- [WORK ORDER] Please restate every entry exactly. Leave out the pictures.

- [TASK MATERIAL]
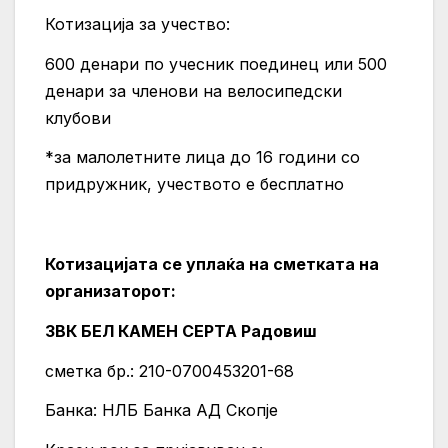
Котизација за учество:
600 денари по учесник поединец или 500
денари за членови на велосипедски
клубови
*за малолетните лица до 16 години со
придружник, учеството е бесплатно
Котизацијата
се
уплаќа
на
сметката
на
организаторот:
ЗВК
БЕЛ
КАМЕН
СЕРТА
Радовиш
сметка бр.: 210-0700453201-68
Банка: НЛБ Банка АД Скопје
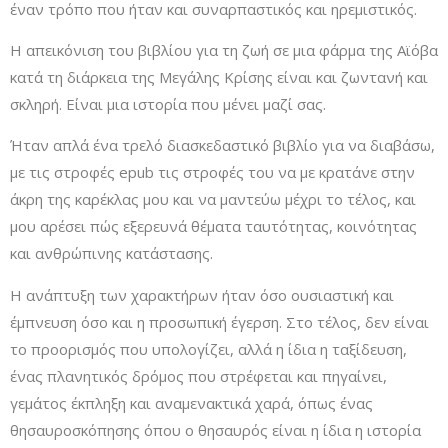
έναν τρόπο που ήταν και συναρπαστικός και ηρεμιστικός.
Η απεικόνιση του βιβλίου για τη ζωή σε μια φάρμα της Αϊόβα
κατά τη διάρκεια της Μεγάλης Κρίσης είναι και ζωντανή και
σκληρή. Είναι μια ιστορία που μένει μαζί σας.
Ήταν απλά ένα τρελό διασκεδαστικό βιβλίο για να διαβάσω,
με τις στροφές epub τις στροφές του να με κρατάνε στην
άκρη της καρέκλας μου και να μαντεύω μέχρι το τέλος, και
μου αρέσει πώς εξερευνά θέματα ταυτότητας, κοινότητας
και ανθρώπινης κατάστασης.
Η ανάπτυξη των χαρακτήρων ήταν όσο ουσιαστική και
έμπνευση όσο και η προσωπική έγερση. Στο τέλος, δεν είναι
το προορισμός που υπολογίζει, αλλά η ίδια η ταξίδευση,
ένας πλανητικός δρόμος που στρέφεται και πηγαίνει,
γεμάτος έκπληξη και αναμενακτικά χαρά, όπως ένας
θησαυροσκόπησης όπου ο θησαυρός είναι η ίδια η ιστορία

- [ANSWER SECTION]
Котизација за учество:
600 денари по учесник поединец или 500
денари за членови на велосипедски
клубови
*за малолетните лица до 16 години со
придружник, учеството е бесплатно
Котизацијата
се
уплаќа
на
сметката
на
организаторот:
ЗВК
БЕЛ
КАМЕН
СЕРТА
Радовиш
сметка бр.: 210-0700453201-68
Банка: НЛБ Банка АД Скопје
έναν τρόπο που ήταν και συναρπαστικός και ηρεμιστικός.
Η απεικόνιση του βιβλίου για τη ζωή σε μια φάρμα της Αϊόβα
κατά τη διάρκεια της Μεγάλης Κρίσης είναι και ζωντανή και
σκληρή. Είναι μια ιστορία που μένει μαζί σας.
Ήταν απλά ένα τρελό διασκεδαστικό βιβλίο για να διαβάσω,
με τις στροφές epub τις στροφές του να με κρατάνε στην
άκρη της καρέκλας μου και να μαντεύω μέχρι το τέλος, και
μου αρέσει πώς εξερευνά θέματα ταυτότητας, κοινότητας
και ανθρώπινης κατάστασης.
Η ανάπτυξη των χαρακτήρων ήταν όσο ουσιαστική και
έμπνευση όσο και η προσωπική έγερση. Στο τέλος, δεν είναι
το προορισμός που υπολογίζει, αλλά η ίδια η ταξίδευση,
ένας πλανητικός δρόμος που στρέφεται και πηγαίνει,
γεμάτος έκπληξη και αναμενακτικά χαρά, όπως ένας
θησαυροσκόπησης όπου ο θησαυρός είναι η ίδια η ιστορία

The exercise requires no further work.